-
Ryan Randles Jones authoredaaf31d04
Release notes version - 1.0 (12/08/2020)
Cluster Analysis
This initial version creates the dataset, kmeans clustering, and resulting graphs to analize how our users are utilizing the cluster.
Features included:
-
User input to choose date range of data to analyze
-
User input to choose min and max values for ReqMemCPU, AllocCPUS, and Elapsed
-
User input to choose how data is normalized: 0-1, log, or no normalization
-
User input to choose min and max x and y axes for 2D histogram graphs
- data on job counts for each density spot in 2d histograms
- summary statistics for each cluster in the form of the count of jobs and the count of users per cluster
Release Notes version - 1.1 Bug Fix (12/15/2020)
Dataset for completed jobs orginally had all jobs and each of their job steps.

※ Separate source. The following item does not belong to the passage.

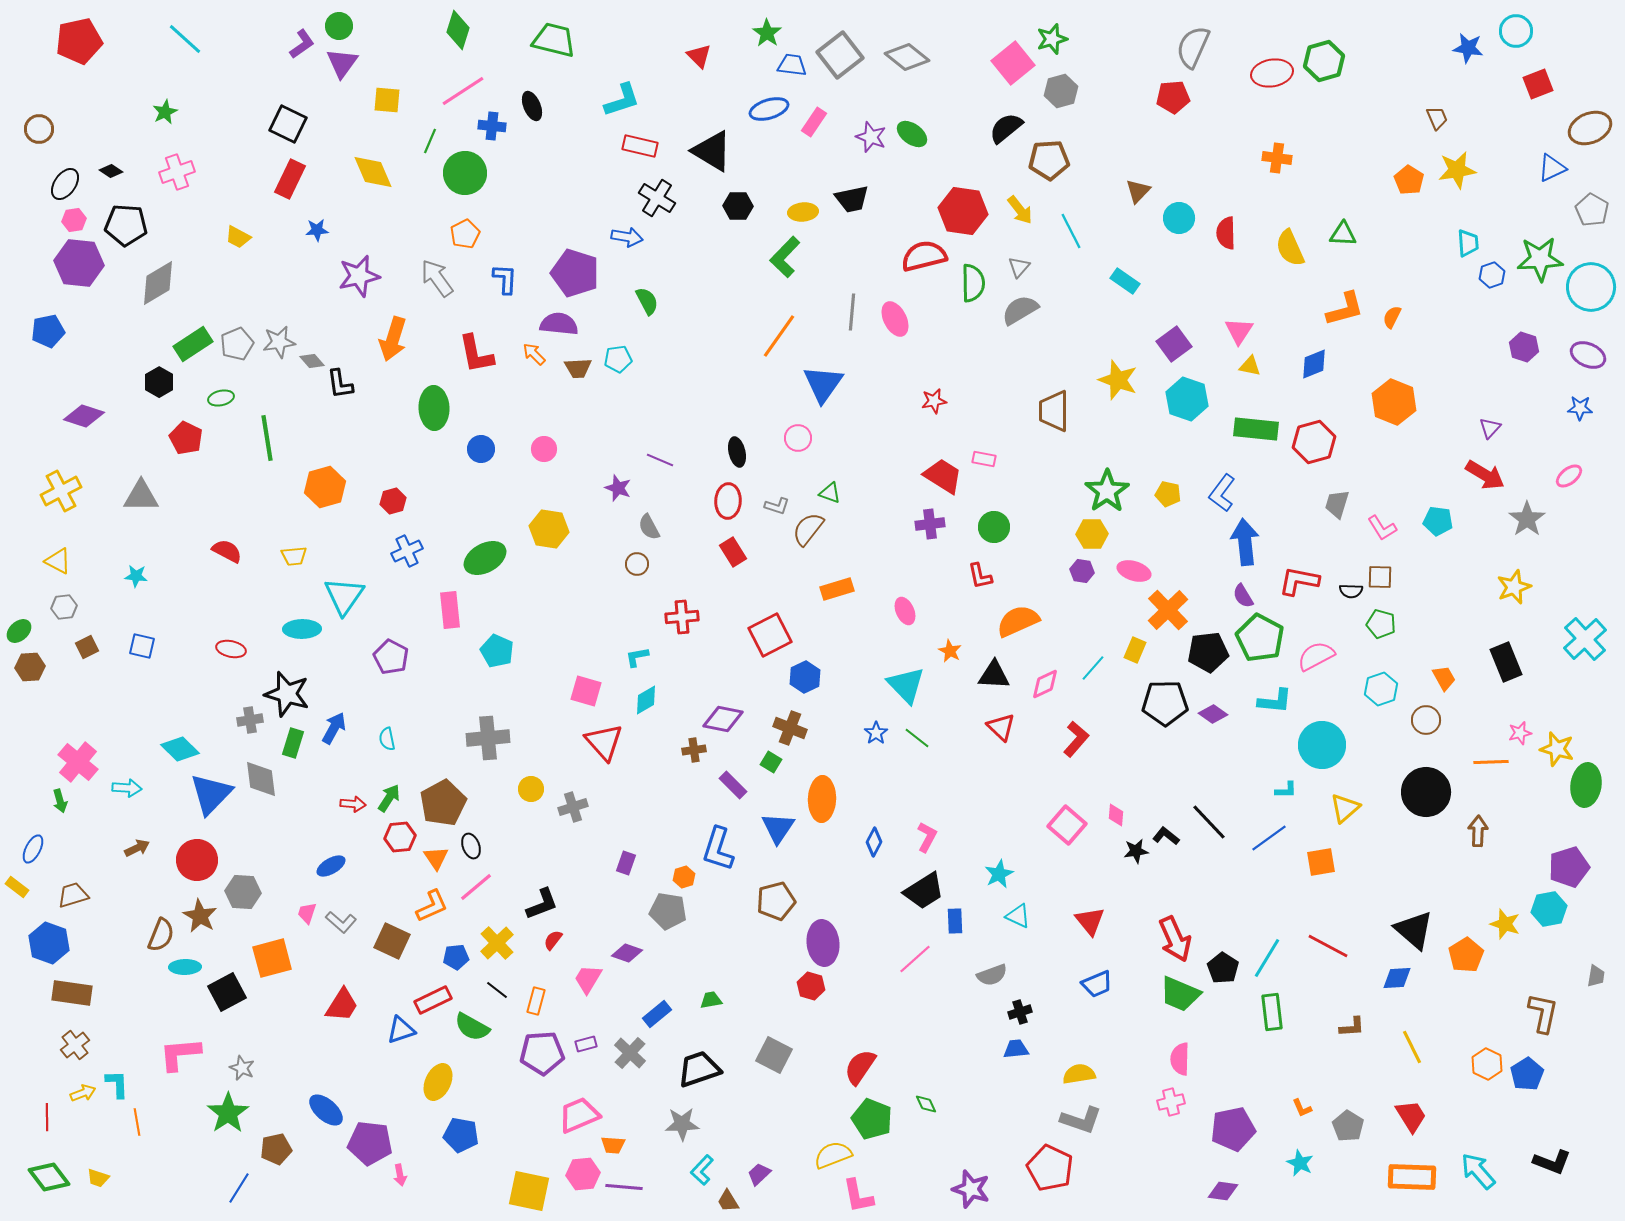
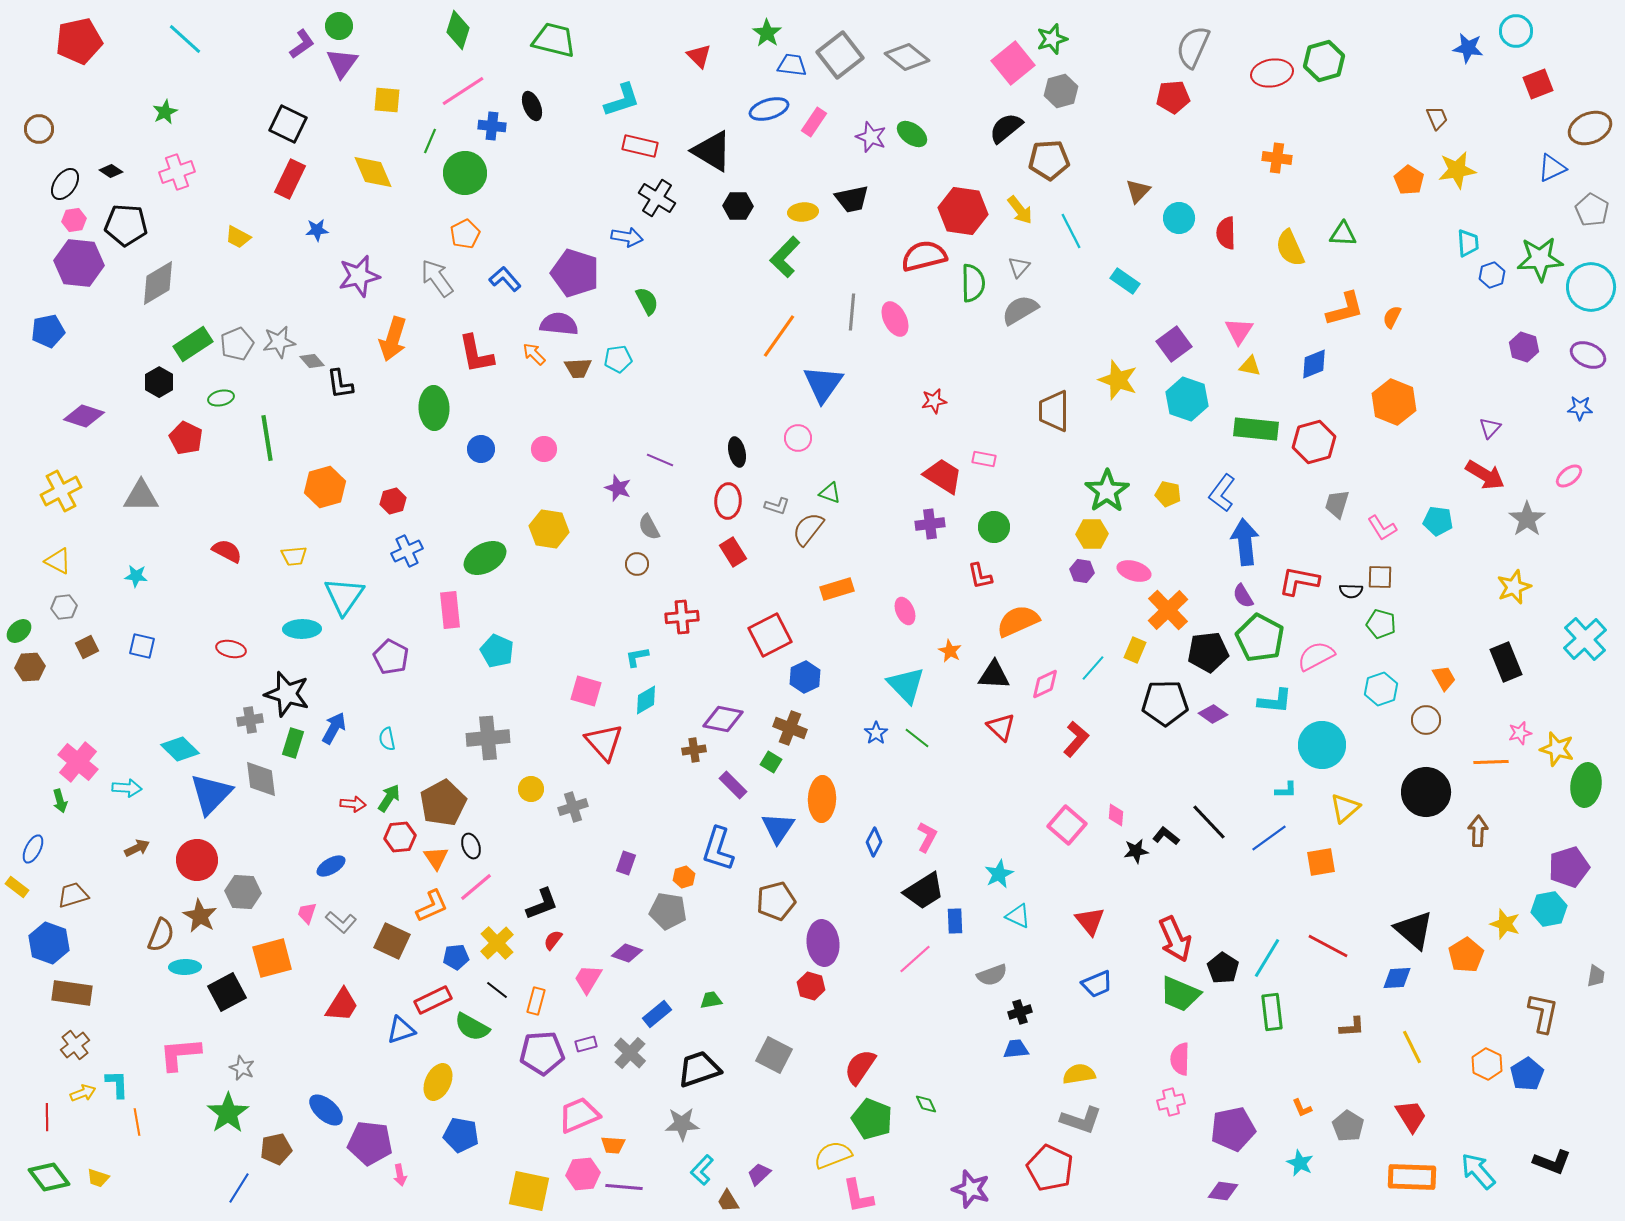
blue L-shape at (505, 279): rotated 44 degrees counterclockwise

This skewed the clustering graphs, as there were more data points than individual jobs ran. The data is now being pulled into the dataset using only allocated jobs (done with -X in the slurm2sql.slurm2sql command), which results in each row of the dataset being a different job.
Release Notes verion - 2.0 (12/22/2020)
Added summary stats for each cluster. This includes the count for both jobs ran and users running those jobs for each of the four clusters.
- summary statistics in the form of a table showing the job and user count for each cluster
- Data on stats for each density spot in the 2d histograms will come in another notebook. This notebook will be a deeper analysis of each 2d histogram for each cluster. This notebook should be released by end of January 2021.